Quizá este ambiente contribuyó, o no, a que ambos se interesasen por los paisajes fabriles, ya que han pasado a la historia por poner en valor las cualidades estéticas de los vestigios de aquellas viejas industrias pesadas que iban desapareciendo o quedando abandonadas en la Alemania Occidental (chimeneas, altos hornos, minas, etc.), así como otras estructuras más comunes como depósitos, gasómetros, silos o torres eléctricas, que ellos definían como »esculturas anónimas». En él había un puntito emocional, dado que sus padres trabajaron en la industria siderúrgica y minera, mientras que Hilla llegó hasta ello por formación y pura fascinación. Entre los dos tienen buena parte de culpa de que me gusten expresiones artísticas ampliamente denostadas por la gente »sensible» como son la arquitectura soviética/socialista, el Brutalismo a ambos lados del Telón de Acero o nuestra bonita Red Nacional de Silos, de cuando se nos llenó el país de silos de aire racionalista entre 1946 y 1980. Estos lugares ganan mucho además (así los prefiero y consumo) capturados en blanco y negro, pues, como decían los Becher, »al fotografiar en color se extrae un tono que realmente no existe, el carácter escultural se presenta mejor con la utilización del blanco y negro».

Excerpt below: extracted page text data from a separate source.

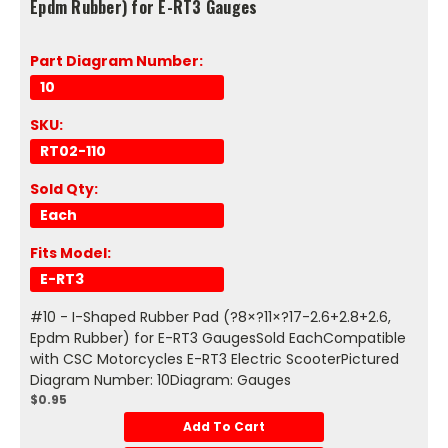
Epdm Rubber) for E-RT3 Gauges
Part Diagram Number:
10
SKU:
RT02-110
Sold Qty:
Each
Fits Model:
E-RT3
#10 - I-Shaped Rubber Pad (?8×?11×?17-2.6+2.8+2.6,
Epdm Rubber) for E-RT3 GaugesSold EachCompatible
with CSC Motorcycles E-RT3 Electric ScooterPictured
Diagram Number: 10Diagram: Gauges
$0.95
Add To Cart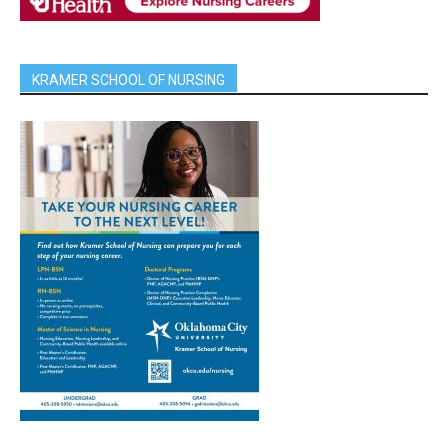
KRAMER SCHOOL OF NURSING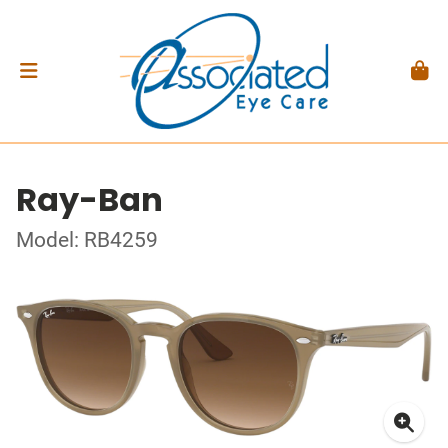
Ray-Ban
Model: RB4259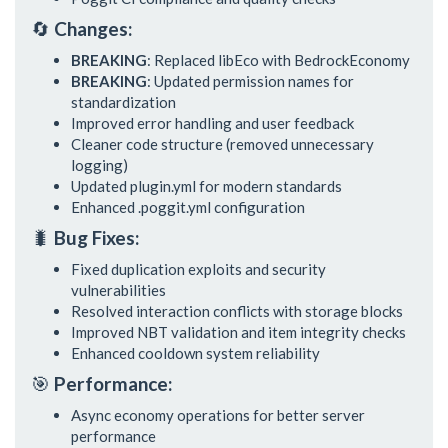
🔄
Changes:
BREAKING
: Replaced libEco with BedrockEconomy
BREAKING
: Updated permission names for
standardization
Improved error handling and user feedback
Cleaner code structure (removed unnecessary
logging)
Updated plugin.yml for modern standards
Enhanced .poggit.yml configuration
🐛
Bug Fixes:
Fixed duplication exploits and security
vulnerabilities
Resolved interaction conflicts with storage blocks
Improved NBT validation and item integrity checks
Enhanced cooldown system reliability
🎯
Performance:
Async economy operations for better server
performance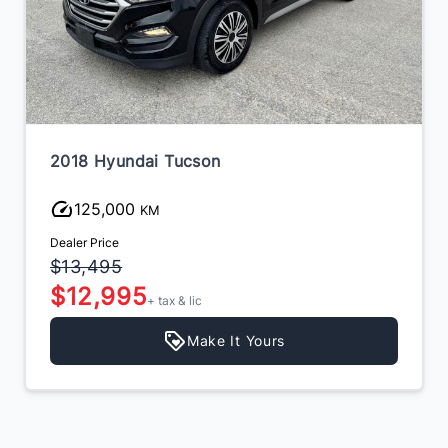
2018 Hyundai Tucson
125,000
KM
Dealer Price
$13,495
$12,995
+ tax & lic
Make It Yours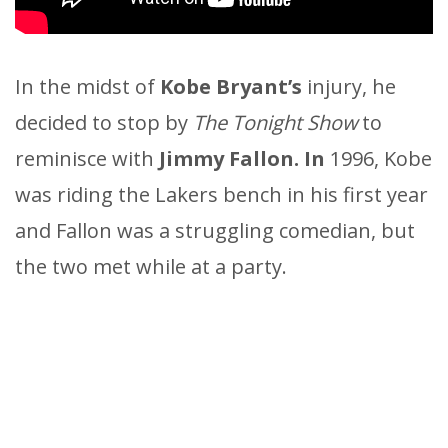
In the midst of
Kobe Bryant’s
injury, he
decided to stop by
The Tonight Show
to
reminisce with
Jimmy Fallon. In
1996, Kobe
was riding the Lakers bench in his first year
and Fallon was a struggling comedian, but
the two met while at a party.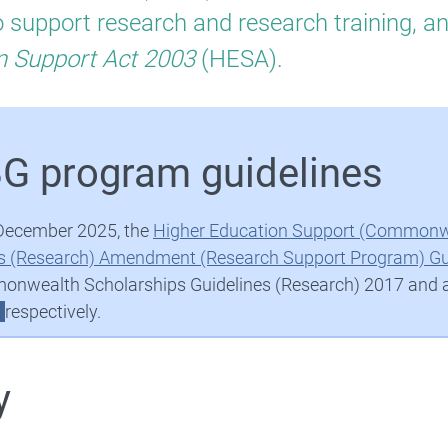
search
 support research and research training, a
ck
n Support Act 2003
(HESA).
nts
G program guidelines
Higher Education Research Data Collection (HERDC)
December 2025, the
Higher Education Support (Commonwe
s (Research) Amendment (Research Support Program) Gu
Research Training Program
nwealth Scholarships Guidelines (Research) 2017 and
respectively.
y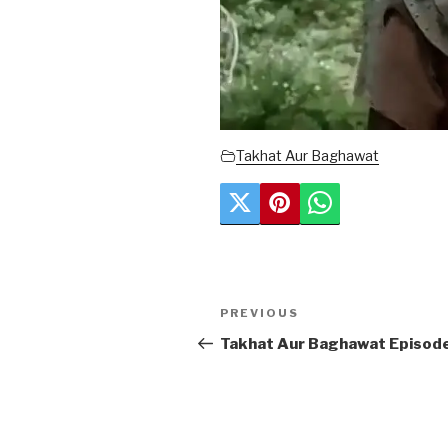
Takhat Aur Baghawat
Post
Previous
PREVIOUS
navigation
Post
Takhat Aur Baghawat Episod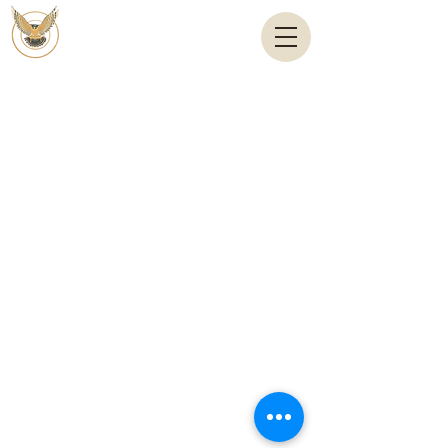
Email:
anas@shahinandshahin.com
Tel: +(962) 6 5667781
Copyright By © shahinandshahin – 2024 by
es.jo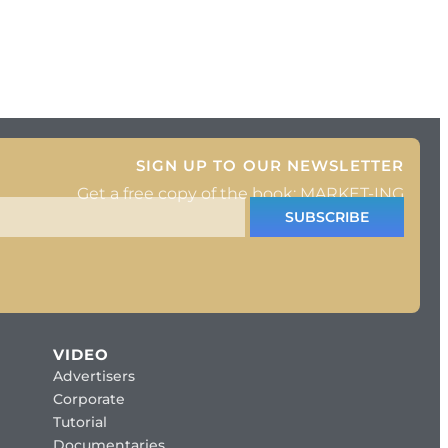
SIGN UP TO OUR NEWSLETTER
Get a free copy of the book: MARKET-ING
SUBSCRIBE
VIDEO
Advertisers
Corporate
Tutorial
Documentaries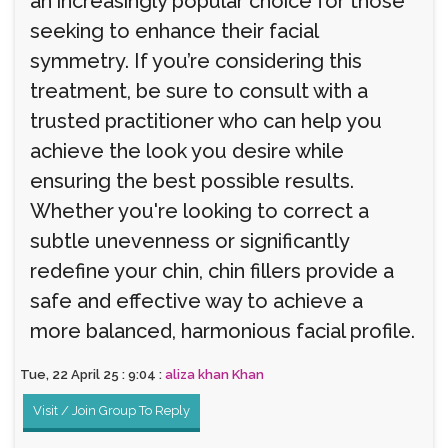
an increasingly popular choice for those
seeking to enhance their facial
symmetry. If you’re considering this
treatment, be sure to consult with a
trusted practitioner who can help you
achieve the look you desire while
ensuring the best possible results.
Whether you're looking to correct a
subtle unevenness or significantly
redefine your chin, chin fillers provide a
safe and effective way to achieve a
more balanced, harmonious facial profile.
Tue, 22 April 25 : 9:04 :
aliza khan Khan
Visit / Join Group To Reply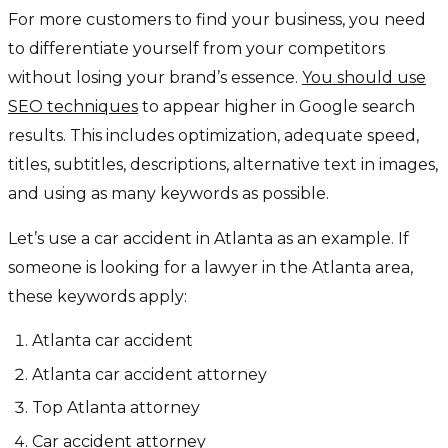
For more customers to find your business, you need
to differentiate yourself from your competitors
without losing your brand’s essence.
You should use
SEO techniques
to appear higher in Google search
results. This includes optimization, adequate speed,
titles, subtitles, descriptions, alternative text in images,
and using as many keywords as possible.
Let’s use a car accident in Atlanta as an example. If
someone is looking for a lawyer in the Atlanta area,
these keywords apply:
Atlanta car accident
Atlanta car accident attorney
Top Atlanta attorney
Car accident attorney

Pero la cuestión es que todo esto carece de importancia. El motivo real por el que suelo sacar a colación al matrimonio Becher es que me encanta su rollo: dos artistas enamorados con la misma frikada en común que hacen de ello su proyecto vital. Durante su carrera, Hilla y Bernd se dedicaron exclusivamente a su arte y no tuvieron otros trabajos remunerados aparte de su actividad fotográfica. No mendigaban sus vacaciones legítimas a jefes subnormales ni hacían malabares para cuadrarlas e irse unos días a la playa, sino que se dedicaban a viajar juntos fotografiando las mismas mierdas por todo el país o hasta en otros sitios como Reino Unido, Australia, EEUU, Francia, Bélgica… ¡Ojalá se hubieran pasado por España a ver nuestros silos guapos, o la ya desaparecida térmica de Andorra! Su vida se basó, cuando no estaban exponiendo y/o recibiendo premios, en viajar en su preciosa Volkswagen T2 naranja (a veces con su chaval, Max), tirar fotos y quererse, lo cual está muy bien reivindicar ahora que empieza a extenderse ese discurso mierdero de que los jóvenes somos egoístas, que solo queremos viajar y disfrutar en vez de ser productivos para el país, sentar cabeza, asumir responsabilidades, bla, bla, bla, bla… Lo que no somos es (tan) gilipollas.
A Elizabeth y a mí nos gustan mucho las ranas, o subirnos a torres de iglesias, y la verdad que a una parte de mí le encantaría esa vida sencilla, ir por ahí preocupados únicamente de buscar una nueva torre chula o localizar una rana graciosa que solo habita en lo más recóndito del Amazonas. Por eso muchas veces, sobre todo por las noches, a menudo borrachito, cuando las ensoñaciones parecen más próximas, o simplemente en días que me siento alegre, evoco en mi conversación a los Becher, porque hablar de ellos es siempre hablar de otra manera posible de estar en el mundo, distinta de las paranoias y obsesiones que nos acosan. Encontrar formas de vida alternativa justo en el centro de aquí mismo, de esta trampa de productividad psicopática que han construido otros, para hacer aquello que te gusta y convertirlo en tu vida sin pedir permiso a nadie o tener que justificarlo, esta es la inspiración tras Hilla y Bernd Becher, que las cosas que nos parecen bonitas valen la pena por sí mismas, y que todo lo demás es ruido… Hoy, años después de acabar la carrera, sigo pensando que el Arte es la cosa más bonita y valiosa a la que uno puede dar su tiempo aquí.